[Saved entries]:
=== Begin Enclosure ===
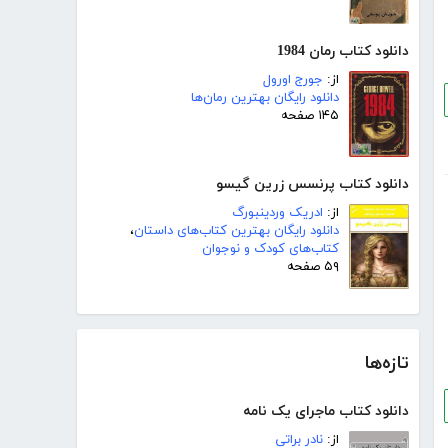
دانلود کتاب رمان 1984
از:
جورج اورول
دانلود رایگان بهترین رمان‌ها
۱۴۵ صفحه
دانلود کتاب پرنسس زرین گیسو
از:
ادریک وردینبورگ
دانلود رایگان بهترین کتاب‌های داستان
،
کتاب‌های کودک و نوجوان
۵۹ صفحه
تازه‌ها
دانلود کتاب ماجرای یک نامه
از:
نادر براتی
=== End Enclosure ===
[Instructions to follow]:
Copy whichever lines above contain the string "بهترین".

[Output for this exercise]:
دانلود رایگان بهترین رمان‌ها
دانلود رایگان بهترین کتاب‌های داستان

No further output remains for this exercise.